There is a lot of hype recently around the GPT-3 language model developed by OpenAI. I will dig deeper into the architecture of this language models using PyTorch
OpenAI released this public API, that allow people to access their GPT language model. Paul Graham claims it might be the next Altair, that justify me spending the afternoon looking into it.
Maybe. It may be the Altair.— Paul Graham (@paulg) July 19, 2020
I will be following the transformer tutorial from PyTorch (since I use it at work), that implements the famous paper attention is what you need, that AFAIK has been in 2017 the seminal work that started the new trend in NN architecture (BERT, ELM) that eventually led to GPT models from OpenAI. To go over the paper there is a nice 1h Paper Reading Group by Rachel Tatman and also a famous blog post Illustrated Transformers by Jay Alammar. Another interesting blog post The Annotated Transformer from Stanford NLP that is the text of the paper plus additional PyTorch code from ground up.
>>> Building a Transformer model using torch.nn.TransformerEncoder
The tutorial is about training a nn.TransformerEncoder to assign a probability for the likelihood of a given word (or a sequence of words) to follow a sequence of words. Given the Encoder and Decoder, building the model is pretty simple, as explained in define-the-model section.
We take our text input, and we add two parts to it.
- mask = self._generate_square_subsequent_mask(len(src))The most straightforward is the mask, that ensures that predictions for position i depends only on the known outputs at position less than i by masking those.

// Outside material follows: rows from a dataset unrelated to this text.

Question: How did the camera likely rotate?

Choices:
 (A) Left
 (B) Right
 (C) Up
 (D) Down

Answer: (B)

- src = self.pos_encoder(src): the second is the positional encoding, we basically can't just pass plain text to the NN, but we need to encode it with relative and absolute positional data that might look like "this is the third word in the sentence, the one before cat". The encoding is actually more complex, and done using sine and cosine functions of different frequencies.
So when we fix the above, we just run our data through Encoder and Decoder and we have our Transformer! Nice :) But of course I want to understand what is inside this nn.TransformerEncoder so before running the training I will have a look inside that.

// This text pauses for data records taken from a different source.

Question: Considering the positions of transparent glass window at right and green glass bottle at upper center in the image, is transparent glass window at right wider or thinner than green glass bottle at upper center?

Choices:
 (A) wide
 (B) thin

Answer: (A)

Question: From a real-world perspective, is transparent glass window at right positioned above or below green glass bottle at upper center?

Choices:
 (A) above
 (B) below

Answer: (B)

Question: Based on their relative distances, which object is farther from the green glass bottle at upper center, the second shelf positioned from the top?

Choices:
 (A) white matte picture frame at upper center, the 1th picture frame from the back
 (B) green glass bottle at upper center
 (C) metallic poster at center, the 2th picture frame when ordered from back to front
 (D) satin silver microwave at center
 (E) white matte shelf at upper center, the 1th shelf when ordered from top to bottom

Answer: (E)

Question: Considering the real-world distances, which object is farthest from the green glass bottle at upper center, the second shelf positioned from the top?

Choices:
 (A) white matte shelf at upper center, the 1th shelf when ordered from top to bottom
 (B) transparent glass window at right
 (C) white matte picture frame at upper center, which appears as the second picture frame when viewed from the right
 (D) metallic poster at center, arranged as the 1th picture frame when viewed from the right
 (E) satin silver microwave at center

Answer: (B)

>>> Inside the Encoder: self-attention
To follow what happens inside the encoder we can look at the nn.TransformerEncoder source code that has pretty decent docs. At the same time is pretty helpful to keep a look both at Self-Attention at a High Level from jalammar that has a nice English words explaination of what's going on, and also at the Attention code from the original paper. We are also at part two of the Kaggle Reading Group.
>>> Visualising the inner working of transformers (BERT)
After some theory I want to have an intuitive understanding of what happens inside transformer. A good approach is to examine sentence embeddings using some encoder like BERT (the name actually means Encoded Representation from Transformer). A good repo is bert-as-a-service that offer some helpful code snippets. The one I will try to use is this inner layers dimensionality reduction script: it takes one of the internal transformer layers of BERT of size [N*H] and uses PCA to project it to a 2D plan to visualise how different sentences have different embeddings.
The results look good. I embedded sentences from the music and computer pages of Wikipedia and I plotted their BERT representation on a 2D plane. The topic distribution looks coherent.